Thank you for your reply.
I'm not sure if this is the case, since we have a rather small cluster and the PGs have at most just over 10k objects (total objects in the cluster is about 9 million). During the 10 minute scrubs we're seeing a steady 10k iops on the underlying block device of the OSD (which are enterprise SSDs), both on the primary OSD and on a secondy OSD. It's all read IOPS and throughput is about 65 MiB/s. I'm not very familiar with the deep scrub process, but this seems a bit much to me. Can this still be intended behaviour? This would mean it's only able to check like 15-20 objects a second with SSD OSDs while doing 8k IOPS. The strange thing is that we didn't see this happen at all before the upgrade, it started right after.
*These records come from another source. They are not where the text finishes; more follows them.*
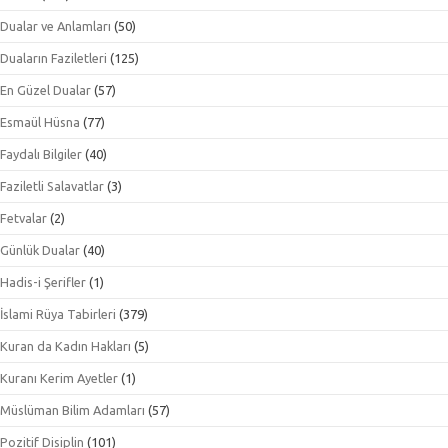
Dualar ve Anlamları
(50)
Duaların Faziletleri
(125)
En Güzel Dualar
(57)
Esmaül Hüsna
(77)
Faydalı Bilgiler
(40)
Faziletli Salavatlar
(3)
Fetvalar
(2)
Günlük Dualar
(40)
Hadis-i Şerifler
(1)
İslami Rüya Tabirleri
(379)
Kuran da Kadın Hakları
(5)
Kuranı Kerim Ayetler
(1)
Müslüman Bilim Adamları
(57)
Pozitif Disiplin
(101)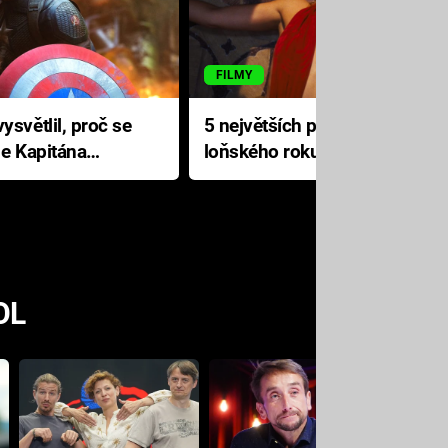
FILMY
ysvětlil, proč se
5 největších propadáků
le Kapitána
loňského roku: Disney na
jediné katastrofě prodělal 200
milionů dolarů
OL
I also checked the PGs of which the deep-scrub finished in a couple of second, most of those have 5k objects. The PGs for which deep-scrub is giving issues, seem to all be part of the rgw bucket index pool.
Since we're using tenants for RGW, the dynamic bucket index resharding didn't work before the update of Ceph ( http://tracker.ceph.com/issues/22046). After the update it was hammering the cluster quite hard, doing about 30-60k write iops on the rgw index pool for two days straight. The resharding list also kept showing pretty much completely different data every few seconds. Since this was also affecting performance, we temporarily disabled this. Could this somehow be related?
Thanks
Sander
From: Gregory Farnum <gfarnum@xxxxxxxxxx>
Sent: Thursday, June 14, 2018 19:45 To: Sander van Schie / True Cc: ceph-users@xxxxxxxxxxxxxx Subject: Re: Performance issues with deep-scrub since upgrading from v12.2.2 to v12.2.5 Deep scrub needs to read every object in the pg. if some pgs are only taking 5 seconds they must be nearly empty (or maybe they only contain objects with small amounts of omap or something). Ten minutes is perfectly reasonable, but it is an added load
on the cluster as it does all those object reads. Perhaps your configured scrub rates are using enough iops that you don’t have enough for your client workloads.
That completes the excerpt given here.